Work required: Print the records below word for word, beginning with the first line and ending once the line containing "Proxy Fishing (61, 789)" is printed.
=== Data records ===
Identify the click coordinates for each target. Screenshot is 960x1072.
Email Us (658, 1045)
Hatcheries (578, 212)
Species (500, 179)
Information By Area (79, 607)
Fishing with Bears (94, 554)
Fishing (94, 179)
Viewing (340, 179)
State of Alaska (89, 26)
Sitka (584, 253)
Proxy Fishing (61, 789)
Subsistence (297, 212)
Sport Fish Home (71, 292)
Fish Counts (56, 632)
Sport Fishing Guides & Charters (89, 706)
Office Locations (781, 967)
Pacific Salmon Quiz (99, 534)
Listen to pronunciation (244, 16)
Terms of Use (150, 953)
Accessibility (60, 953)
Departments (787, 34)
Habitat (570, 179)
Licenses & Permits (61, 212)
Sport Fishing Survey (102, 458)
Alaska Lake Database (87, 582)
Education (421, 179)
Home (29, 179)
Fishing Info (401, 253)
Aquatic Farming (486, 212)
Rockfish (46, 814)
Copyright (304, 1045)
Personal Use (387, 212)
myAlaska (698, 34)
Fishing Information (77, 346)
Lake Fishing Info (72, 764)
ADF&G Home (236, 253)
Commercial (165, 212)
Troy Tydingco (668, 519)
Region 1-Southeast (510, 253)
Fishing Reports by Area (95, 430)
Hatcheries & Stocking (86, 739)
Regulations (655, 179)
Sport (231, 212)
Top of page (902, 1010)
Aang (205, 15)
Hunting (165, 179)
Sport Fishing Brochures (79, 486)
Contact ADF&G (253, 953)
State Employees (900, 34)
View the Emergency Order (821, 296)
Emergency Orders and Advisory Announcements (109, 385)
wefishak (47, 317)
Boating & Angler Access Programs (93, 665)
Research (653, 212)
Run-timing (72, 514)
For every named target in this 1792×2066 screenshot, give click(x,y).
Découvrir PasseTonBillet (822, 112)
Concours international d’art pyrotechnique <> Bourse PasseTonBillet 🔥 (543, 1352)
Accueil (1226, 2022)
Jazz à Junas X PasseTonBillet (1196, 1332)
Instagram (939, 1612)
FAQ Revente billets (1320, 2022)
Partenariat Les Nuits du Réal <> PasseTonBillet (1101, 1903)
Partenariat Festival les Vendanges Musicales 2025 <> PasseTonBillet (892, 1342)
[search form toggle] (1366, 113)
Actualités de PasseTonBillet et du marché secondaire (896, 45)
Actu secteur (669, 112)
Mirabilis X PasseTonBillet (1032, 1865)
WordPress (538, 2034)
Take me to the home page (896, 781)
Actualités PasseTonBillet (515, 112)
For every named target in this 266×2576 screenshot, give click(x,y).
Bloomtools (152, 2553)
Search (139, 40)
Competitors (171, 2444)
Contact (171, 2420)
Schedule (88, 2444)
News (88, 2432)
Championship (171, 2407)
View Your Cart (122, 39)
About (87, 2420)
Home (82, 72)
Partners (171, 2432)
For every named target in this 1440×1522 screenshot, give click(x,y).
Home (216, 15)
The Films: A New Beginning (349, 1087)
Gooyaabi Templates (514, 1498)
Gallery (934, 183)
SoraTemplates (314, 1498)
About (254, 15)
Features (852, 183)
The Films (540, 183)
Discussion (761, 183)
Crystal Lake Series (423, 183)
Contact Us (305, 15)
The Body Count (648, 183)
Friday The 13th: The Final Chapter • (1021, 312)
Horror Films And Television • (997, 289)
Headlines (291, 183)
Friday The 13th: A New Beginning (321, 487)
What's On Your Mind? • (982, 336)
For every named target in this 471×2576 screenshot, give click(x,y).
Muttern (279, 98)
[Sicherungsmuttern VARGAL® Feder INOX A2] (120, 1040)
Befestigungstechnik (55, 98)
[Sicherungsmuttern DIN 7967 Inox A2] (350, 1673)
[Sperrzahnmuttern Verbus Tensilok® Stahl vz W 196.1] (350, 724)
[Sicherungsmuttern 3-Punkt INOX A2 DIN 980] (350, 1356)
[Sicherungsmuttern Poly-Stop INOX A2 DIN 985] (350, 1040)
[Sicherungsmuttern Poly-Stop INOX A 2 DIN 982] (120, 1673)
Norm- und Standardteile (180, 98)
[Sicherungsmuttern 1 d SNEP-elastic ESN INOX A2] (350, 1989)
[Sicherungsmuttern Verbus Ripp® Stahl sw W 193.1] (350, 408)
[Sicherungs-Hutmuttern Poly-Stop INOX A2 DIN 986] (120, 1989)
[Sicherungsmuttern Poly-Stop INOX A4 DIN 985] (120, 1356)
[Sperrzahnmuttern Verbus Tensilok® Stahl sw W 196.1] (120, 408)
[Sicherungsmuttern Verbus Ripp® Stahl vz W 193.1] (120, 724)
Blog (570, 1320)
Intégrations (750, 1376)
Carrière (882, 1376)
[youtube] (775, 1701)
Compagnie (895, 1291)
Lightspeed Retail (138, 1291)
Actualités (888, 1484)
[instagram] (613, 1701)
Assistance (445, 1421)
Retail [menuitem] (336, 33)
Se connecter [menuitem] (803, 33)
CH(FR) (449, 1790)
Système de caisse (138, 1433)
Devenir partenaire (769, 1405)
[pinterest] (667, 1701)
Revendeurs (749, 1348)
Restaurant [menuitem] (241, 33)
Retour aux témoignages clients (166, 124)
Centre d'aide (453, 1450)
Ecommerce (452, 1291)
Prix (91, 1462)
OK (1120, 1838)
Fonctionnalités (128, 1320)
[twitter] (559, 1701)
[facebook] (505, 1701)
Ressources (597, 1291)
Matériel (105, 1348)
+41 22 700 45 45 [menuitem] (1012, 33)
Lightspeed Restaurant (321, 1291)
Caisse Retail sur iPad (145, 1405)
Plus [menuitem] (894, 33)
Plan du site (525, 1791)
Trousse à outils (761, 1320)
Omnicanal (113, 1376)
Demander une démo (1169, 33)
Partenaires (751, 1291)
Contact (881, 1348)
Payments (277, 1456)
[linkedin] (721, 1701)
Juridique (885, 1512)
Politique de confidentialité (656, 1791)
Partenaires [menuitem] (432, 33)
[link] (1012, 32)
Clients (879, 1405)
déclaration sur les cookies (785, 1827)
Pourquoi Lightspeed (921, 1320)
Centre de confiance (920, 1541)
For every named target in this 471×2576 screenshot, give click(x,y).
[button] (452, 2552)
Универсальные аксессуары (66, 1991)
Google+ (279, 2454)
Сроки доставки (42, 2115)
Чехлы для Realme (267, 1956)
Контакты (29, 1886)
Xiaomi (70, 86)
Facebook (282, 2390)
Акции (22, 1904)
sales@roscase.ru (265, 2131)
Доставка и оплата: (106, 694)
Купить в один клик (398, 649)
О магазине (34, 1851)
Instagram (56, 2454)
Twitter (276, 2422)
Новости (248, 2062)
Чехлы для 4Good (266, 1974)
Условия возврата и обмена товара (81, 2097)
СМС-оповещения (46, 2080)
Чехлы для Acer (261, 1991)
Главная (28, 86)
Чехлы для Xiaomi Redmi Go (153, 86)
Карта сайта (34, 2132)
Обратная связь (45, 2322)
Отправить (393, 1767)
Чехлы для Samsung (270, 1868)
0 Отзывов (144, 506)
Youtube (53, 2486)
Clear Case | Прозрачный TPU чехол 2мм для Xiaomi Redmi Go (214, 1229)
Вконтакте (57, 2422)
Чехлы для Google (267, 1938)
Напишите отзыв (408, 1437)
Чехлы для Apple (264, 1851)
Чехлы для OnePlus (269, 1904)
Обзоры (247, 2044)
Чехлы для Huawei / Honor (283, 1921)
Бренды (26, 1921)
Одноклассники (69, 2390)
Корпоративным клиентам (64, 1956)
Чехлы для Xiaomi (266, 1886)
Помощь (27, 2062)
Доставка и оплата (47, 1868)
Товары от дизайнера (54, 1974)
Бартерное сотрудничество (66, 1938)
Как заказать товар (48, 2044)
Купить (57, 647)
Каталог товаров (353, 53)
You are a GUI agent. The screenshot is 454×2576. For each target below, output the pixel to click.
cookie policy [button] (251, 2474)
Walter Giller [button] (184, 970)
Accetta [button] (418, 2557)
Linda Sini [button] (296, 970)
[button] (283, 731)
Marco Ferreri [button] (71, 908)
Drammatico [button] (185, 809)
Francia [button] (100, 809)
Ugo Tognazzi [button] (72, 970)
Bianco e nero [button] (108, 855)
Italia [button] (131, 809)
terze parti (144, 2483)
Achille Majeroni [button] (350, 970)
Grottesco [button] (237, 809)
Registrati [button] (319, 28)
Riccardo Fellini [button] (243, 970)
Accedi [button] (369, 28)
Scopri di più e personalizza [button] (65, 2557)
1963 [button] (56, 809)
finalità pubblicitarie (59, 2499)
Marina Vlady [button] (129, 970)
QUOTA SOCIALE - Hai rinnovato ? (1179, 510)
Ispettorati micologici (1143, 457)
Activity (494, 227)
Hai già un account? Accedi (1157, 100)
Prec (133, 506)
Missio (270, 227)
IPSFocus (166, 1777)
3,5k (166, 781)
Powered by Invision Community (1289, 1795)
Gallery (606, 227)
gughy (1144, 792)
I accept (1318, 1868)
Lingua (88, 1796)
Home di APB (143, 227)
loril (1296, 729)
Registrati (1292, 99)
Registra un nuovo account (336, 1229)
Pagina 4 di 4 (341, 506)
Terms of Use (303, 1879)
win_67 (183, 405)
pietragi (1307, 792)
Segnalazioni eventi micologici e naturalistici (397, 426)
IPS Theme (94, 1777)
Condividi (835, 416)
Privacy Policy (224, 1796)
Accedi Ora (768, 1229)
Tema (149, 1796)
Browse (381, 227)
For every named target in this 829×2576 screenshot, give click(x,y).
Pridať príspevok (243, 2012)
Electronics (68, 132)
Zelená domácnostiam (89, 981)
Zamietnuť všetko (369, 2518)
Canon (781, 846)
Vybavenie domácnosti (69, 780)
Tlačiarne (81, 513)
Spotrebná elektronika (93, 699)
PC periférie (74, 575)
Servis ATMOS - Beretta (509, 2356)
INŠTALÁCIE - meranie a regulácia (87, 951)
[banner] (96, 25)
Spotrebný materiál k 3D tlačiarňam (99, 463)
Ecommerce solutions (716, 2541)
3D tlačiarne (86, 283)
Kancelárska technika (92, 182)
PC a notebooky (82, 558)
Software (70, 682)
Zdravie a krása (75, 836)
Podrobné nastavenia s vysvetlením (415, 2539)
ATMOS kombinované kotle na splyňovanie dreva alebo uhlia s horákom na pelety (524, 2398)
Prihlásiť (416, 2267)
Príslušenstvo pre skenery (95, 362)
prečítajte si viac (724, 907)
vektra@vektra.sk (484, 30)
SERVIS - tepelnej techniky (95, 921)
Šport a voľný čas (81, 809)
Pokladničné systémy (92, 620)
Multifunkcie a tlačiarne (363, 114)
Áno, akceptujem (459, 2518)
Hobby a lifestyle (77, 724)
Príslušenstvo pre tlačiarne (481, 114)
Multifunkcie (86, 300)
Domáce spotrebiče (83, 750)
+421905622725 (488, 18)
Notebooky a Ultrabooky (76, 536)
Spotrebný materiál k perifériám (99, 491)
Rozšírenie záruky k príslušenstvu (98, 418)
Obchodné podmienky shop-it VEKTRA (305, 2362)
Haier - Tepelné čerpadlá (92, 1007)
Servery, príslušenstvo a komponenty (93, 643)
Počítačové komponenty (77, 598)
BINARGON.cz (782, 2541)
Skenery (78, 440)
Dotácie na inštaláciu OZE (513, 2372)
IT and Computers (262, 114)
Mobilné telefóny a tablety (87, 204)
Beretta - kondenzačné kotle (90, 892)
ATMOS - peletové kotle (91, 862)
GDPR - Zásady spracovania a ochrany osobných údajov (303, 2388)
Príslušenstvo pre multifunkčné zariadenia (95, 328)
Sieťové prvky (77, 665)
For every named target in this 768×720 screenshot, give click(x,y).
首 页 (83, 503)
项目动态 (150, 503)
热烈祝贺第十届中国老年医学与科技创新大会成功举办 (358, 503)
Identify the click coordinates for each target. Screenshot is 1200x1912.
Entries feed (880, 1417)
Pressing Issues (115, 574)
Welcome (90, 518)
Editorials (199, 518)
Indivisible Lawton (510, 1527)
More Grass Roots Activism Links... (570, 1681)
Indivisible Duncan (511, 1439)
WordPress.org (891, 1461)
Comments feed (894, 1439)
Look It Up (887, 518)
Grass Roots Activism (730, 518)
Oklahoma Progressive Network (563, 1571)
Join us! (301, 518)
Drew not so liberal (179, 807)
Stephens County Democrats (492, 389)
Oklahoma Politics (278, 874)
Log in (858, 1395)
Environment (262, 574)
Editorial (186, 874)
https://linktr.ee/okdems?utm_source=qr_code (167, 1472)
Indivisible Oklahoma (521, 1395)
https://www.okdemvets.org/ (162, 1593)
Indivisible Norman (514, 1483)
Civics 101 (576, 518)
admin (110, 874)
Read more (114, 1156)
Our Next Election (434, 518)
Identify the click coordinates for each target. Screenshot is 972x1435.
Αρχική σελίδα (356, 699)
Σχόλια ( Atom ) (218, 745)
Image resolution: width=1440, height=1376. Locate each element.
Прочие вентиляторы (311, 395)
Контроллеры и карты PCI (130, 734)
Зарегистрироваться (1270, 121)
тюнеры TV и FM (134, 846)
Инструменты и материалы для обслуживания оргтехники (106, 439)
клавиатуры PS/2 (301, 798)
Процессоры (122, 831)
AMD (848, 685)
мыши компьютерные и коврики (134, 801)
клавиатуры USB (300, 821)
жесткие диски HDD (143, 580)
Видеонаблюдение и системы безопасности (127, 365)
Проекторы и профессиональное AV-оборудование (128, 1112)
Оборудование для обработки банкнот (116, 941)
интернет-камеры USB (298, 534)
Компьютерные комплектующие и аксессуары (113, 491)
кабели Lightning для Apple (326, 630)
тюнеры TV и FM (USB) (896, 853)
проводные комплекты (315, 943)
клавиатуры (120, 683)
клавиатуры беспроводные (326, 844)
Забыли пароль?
===
Your response:
Identify the click coordinates for each target. Screenshot is 960x1072.
Email Us (658, 1045)
Hatcheries (578, 212)
Species (500, 179)
Information By Area (79, 607)
Fishing with Bears (94, 554)
Fishing (94, 179)
Viewing (340, 179)
State of Alaska (89, 26)
Sitka (584, 253)
Proxy Fishing (61, 789)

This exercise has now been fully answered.